Oct 6: “Man charged with smuggling pythons in his pants at US border” (reported by Associated Press)
That headline sounds like it could be misinterpreted, so let me start off with clarifying that the man in question was literally hiding three Burmese pythons in his pants. The article doesn’t explain how the guy was able to wrangle three different snakes into his clothing or how big his smuggling pants were. (I, for the record, am imagining a pair of those roomy-looking Hammer pants made popular by MC Hammer.) Importing Burmese pythons is highly regulated because they’re dangerous to people and invasive to the US, but the man charged with the crime apparently thought it was a good idea to stick the snakes in his pants and then board a bus from Canada to New York. This article left me with more questions than answers, and also a new nightmare: unknowingly taking a bus seat beside a man with snake-infested pants. Crazy!
Nov 6: “The National Park Service wants humans to stop licking this toad” (reported by NPR)
This sounds like the kind of thing you’d have to scold young kids for who don’t know better. I, personally, have no desire to go around licking things in the woods, let alone strange wildlife.
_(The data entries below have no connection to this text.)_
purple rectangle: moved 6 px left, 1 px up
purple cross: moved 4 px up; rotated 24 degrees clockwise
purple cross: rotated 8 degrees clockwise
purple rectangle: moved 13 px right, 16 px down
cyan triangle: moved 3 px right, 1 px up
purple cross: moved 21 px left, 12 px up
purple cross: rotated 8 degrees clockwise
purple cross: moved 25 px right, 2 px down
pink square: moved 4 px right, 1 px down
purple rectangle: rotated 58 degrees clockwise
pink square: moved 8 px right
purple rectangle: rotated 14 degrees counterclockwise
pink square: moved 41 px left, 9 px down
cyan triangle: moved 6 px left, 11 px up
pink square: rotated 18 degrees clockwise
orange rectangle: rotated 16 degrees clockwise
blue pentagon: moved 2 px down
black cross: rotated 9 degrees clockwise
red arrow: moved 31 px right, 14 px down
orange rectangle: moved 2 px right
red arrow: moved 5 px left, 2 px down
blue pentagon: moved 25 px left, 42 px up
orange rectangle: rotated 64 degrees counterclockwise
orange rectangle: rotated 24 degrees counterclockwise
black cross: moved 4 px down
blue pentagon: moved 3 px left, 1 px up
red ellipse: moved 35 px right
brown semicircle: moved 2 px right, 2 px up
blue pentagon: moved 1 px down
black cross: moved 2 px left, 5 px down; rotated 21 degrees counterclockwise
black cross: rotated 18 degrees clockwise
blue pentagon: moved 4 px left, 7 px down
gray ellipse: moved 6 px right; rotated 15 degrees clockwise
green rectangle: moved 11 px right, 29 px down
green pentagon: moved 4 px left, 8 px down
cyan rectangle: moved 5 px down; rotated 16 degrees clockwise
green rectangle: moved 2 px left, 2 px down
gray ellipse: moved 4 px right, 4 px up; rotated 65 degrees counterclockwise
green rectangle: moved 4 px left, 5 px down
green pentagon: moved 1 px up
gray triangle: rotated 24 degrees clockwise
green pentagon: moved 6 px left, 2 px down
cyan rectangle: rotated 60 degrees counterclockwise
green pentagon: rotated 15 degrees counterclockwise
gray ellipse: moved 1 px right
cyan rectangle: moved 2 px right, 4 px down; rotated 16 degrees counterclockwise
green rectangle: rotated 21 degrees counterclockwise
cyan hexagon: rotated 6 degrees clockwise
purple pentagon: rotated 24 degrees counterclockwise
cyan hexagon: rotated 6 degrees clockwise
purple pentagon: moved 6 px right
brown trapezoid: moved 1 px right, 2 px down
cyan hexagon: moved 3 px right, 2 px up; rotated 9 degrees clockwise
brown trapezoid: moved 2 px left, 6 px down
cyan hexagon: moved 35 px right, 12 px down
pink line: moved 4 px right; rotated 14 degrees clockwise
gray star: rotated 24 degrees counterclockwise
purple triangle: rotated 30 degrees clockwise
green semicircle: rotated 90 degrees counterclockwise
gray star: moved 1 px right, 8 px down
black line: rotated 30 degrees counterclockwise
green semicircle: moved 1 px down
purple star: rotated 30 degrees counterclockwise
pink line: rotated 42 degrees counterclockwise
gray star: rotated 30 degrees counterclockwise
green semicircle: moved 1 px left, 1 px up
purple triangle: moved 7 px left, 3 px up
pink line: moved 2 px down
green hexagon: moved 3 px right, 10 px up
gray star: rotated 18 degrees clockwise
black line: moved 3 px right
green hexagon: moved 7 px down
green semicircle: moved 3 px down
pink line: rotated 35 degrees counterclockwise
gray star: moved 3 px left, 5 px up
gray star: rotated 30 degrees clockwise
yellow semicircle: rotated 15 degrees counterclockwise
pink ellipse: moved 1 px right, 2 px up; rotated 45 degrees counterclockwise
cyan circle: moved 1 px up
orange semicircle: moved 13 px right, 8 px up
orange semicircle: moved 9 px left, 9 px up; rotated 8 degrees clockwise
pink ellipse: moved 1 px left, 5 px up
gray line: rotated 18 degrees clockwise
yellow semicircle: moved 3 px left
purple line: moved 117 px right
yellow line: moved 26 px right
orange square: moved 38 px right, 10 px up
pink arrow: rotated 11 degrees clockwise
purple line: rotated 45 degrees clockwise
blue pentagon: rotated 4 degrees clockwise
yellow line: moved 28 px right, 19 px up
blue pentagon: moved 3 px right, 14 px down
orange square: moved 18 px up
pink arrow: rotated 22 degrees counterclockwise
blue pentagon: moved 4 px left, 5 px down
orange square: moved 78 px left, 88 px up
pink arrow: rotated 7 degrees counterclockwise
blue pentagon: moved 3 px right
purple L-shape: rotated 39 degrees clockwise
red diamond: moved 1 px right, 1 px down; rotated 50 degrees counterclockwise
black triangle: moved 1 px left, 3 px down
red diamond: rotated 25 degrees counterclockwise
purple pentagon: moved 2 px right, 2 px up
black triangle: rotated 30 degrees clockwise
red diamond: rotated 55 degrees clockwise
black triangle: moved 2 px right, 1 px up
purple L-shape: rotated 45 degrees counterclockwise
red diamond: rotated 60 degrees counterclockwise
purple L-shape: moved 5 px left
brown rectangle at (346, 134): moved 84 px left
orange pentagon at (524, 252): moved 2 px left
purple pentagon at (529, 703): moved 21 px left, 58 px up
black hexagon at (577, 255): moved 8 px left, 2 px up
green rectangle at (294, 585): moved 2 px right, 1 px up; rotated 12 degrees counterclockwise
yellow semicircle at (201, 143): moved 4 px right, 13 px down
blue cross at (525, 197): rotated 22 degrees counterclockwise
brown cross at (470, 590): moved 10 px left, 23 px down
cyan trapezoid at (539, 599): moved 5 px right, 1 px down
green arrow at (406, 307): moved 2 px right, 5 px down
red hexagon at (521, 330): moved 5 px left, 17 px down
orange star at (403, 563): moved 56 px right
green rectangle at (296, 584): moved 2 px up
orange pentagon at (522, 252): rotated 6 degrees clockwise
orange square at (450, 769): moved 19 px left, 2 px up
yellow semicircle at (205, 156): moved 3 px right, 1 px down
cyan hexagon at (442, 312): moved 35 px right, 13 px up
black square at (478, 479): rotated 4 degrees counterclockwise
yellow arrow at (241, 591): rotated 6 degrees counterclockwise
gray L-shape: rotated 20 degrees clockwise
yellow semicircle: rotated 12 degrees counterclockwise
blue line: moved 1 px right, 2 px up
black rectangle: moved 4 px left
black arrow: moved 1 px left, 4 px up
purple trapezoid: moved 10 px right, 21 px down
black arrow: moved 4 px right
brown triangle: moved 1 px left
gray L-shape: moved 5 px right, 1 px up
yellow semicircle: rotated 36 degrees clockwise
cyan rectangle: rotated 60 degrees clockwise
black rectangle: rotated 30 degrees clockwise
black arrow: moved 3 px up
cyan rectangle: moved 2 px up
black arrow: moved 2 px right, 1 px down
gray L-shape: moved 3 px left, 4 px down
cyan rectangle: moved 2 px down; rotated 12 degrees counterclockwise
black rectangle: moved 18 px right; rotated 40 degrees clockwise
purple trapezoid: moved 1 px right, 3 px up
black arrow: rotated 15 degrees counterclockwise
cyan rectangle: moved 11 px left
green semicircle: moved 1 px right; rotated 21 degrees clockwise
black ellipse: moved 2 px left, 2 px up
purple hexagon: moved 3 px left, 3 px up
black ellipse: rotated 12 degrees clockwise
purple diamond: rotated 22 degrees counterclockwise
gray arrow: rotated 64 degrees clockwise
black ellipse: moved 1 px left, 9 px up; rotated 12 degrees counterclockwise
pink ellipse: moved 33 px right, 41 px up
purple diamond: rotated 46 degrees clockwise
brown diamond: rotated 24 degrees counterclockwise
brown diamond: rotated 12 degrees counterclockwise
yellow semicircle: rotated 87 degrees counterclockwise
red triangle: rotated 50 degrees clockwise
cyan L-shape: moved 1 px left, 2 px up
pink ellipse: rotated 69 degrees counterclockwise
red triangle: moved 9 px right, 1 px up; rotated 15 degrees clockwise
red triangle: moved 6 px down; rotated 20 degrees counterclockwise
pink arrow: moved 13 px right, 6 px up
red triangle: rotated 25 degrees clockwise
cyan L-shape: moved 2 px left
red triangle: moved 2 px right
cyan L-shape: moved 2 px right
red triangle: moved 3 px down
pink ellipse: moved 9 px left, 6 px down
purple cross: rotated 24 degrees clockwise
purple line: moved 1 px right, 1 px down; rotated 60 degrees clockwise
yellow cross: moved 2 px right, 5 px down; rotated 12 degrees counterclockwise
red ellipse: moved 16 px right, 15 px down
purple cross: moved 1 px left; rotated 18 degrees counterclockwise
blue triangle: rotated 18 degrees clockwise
But apparently the National Park Service is worried enough that they added a request in a Facebook post to “please refrain from licking” anything you come across in a national park. Including, apparently, the Sonoran desert toad (also known as the Colorado river toad). The article didn’t specify how many people may or may not have been licking toads on their visits to enjoy nature’s beauty, but it did explain that this particular frog secretes a powerful hallucinogenic. Basically, if you want to get high, maybe find a better means for it. Sonoran desert frogs aren’t FDA-approved, and they probably would appreciate people leaving them alone!
These stories are just a small sampling of everything that happened in 2022. Cheers to more head-scratching headlines in 2023!